Try it: Return a copy of every line in the data below that contains "Juventus".

Given data:
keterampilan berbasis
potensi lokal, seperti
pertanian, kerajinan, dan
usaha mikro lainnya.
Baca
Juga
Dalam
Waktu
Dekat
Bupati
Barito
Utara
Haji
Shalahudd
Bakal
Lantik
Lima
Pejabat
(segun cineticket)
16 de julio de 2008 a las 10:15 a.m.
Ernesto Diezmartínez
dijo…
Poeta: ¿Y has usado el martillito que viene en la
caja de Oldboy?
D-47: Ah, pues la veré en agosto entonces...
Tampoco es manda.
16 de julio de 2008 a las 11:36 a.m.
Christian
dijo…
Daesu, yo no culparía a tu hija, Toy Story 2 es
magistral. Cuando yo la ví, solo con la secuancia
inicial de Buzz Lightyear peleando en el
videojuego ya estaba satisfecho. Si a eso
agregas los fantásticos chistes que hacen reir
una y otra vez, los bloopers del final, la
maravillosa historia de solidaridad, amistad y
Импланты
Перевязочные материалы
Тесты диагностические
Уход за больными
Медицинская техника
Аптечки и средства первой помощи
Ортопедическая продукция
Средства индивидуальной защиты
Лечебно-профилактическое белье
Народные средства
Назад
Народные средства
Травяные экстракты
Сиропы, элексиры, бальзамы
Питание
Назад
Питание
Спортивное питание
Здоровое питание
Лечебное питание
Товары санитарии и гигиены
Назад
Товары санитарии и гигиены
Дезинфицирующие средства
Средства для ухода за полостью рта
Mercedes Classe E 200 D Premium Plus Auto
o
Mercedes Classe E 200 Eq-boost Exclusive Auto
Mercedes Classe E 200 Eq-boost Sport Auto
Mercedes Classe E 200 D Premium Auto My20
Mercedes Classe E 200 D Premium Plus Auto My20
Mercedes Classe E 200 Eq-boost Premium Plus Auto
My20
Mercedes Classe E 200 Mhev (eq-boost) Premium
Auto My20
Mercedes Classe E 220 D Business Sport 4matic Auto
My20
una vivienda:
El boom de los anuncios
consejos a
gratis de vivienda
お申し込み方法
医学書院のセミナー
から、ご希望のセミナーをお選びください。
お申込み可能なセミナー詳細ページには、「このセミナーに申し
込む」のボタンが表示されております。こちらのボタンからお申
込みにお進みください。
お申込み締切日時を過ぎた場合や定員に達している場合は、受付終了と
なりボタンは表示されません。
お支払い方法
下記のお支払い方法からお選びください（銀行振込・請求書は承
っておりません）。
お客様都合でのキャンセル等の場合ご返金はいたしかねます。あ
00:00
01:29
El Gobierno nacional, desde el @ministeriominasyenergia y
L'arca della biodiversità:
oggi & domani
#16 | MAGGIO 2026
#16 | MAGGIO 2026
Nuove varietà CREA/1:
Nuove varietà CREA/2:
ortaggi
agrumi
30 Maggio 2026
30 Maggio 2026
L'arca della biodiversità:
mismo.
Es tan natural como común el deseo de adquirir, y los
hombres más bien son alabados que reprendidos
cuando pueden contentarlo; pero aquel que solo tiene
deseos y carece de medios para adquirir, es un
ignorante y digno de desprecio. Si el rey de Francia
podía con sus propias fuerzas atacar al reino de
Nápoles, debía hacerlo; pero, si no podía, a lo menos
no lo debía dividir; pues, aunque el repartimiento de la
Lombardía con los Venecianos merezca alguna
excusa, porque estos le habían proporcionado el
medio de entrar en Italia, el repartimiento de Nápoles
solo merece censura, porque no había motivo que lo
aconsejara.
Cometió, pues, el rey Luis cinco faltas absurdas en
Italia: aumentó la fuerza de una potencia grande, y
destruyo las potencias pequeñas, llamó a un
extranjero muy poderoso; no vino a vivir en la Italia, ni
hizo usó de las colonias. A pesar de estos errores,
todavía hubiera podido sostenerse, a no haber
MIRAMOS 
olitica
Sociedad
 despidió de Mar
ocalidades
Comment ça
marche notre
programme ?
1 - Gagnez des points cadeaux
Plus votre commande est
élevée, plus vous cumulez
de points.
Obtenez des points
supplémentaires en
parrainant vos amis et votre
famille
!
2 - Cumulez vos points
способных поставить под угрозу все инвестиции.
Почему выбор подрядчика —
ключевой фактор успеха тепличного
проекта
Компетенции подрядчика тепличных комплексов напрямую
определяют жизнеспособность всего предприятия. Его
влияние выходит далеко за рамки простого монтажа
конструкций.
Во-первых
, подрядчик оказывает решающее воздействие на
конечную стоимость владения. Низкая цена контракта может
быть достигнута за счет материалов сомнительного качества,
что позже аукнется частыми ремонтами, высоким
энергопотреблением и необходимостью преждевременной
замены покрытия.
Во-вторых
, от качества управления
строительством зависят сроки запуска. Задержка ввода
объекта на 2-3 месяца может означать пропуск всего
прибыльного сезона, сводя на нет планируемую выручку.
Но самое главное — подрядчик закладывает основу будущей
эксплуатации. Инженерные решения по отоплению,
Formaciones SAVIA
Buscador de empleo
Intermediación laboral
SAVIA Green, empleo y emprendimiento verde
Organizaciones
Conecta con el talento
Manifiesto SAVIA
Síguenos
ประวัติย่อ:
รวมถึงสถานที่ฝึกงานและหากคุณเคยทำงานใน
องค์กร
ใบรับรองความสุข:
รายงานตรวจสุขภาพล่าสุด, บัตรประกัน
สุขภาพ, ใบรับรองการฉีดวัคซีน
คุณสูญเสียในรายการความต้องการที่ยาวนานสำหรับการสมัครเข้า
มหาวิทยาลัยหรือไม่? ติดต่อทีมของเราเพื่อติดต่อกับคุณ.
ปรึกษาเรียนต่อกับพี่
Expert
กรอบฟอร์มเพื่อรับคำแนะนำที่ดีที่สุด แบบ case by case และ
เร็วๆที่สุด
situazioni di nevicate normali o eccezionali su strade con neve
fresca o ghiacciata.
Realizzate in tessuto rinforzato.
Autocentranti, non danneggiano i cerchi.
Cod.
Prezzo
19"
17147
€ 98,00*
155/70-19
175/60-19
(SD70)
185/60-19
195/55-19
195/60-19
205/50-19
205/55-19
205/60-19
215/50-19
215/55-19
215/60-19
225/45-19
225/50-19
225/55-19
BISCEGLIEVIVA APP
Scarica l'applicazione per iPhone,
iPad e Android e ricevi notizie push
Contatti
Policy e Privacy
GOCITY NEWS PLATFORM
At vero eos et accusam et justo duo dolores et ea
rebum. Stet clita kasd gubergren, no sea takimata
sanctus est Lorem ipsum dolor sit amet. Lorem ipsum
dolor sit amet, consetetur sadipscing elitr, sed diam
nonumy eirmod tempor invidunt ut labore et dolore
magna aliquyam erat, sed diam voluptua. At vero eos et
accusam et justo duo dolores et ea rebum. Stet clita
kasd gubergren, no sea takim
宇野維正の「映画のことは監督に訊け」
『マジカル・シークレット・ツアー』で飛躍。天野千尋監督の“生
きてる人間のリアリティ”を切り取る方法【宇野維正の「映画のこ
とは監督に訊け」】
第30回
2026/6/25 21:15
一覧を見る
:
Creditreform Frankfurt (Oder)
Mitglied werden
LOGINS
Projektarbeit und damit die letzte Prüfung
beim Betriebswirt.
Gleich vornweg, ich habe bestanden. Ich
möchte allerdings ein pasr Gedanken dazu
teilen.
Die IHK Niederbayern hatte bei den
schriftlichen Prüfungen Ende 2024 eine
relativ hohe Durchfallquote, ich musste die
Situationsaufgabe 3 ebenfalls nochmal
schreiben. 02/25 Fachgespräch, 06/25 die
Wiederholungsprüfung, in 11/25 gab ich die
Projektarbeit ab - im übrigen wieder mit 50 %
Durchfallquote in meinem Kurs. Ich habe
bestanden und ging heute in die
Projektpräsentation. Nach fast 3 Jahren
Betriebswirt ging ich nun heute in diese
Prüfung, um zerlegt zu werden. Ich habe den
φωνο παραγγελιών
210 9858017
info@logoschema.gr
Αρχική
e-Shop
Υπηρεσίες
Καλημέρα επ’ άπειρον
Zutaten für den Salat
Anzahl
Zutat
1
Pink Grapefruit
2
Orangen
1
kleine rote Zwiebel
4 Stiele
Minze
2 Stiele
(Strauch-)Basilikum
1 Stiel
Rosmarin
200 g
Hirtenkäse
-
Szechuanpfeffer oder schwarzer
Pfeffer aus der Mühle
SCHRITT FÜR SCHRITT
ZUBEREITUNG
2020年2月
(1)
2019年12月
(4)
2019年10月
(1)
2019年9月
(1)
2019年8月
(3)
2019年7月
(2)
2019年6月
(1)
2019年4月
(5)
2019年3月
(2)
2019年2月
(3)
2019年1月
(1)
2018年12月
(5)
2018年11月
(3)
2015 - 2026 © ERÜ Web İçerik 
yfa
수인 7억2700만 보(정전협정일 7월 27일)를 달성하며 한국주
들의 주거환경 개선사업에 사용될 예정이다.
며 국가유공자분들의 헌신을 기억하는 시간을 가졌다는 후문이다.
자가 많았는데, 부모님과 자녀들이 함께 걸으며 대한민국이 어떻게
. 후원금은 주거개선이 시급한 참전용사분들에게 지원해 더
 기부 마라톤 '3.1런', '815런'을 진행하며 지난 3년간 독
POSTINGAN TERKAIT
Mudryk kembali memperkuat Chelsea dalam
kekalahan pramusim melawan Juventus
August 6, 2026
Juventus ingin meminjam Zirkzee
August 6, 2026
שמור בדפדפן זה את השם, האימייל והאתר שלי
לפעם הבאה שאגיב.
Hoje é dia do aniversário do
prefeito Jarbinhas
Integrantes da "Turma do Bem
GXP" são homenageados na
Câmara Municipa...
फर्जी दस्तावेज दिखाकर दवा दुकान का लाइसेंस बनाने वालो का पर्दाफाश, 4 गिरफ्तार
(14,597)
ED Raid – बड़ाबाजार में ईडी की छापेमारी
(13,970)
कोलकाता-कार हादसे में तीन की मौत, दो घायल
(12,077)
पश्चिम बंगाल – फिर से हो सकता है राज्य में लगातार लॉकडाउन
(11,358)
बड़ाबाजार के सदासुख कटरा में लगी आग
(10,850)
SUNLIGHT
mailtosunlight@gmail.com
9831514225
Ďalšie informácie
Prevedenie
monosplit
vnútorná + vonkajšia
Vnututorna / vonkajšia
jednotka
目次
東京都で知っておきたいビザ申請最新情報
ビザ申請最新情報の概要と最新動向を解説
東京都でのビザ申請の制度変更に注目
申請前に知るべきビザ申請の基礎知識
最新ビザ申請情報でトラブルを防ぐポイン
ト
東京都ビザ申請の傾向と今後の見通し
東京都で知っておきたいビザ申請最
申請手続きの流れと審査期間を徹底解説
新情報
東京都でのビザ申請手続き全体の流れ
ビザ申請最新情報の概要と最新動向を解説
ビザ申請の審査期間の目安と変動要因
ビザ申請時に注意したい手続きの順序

Written answer:
kekalahan pramusim melawan Juventus
Juventus ingin meminjam Zirkzee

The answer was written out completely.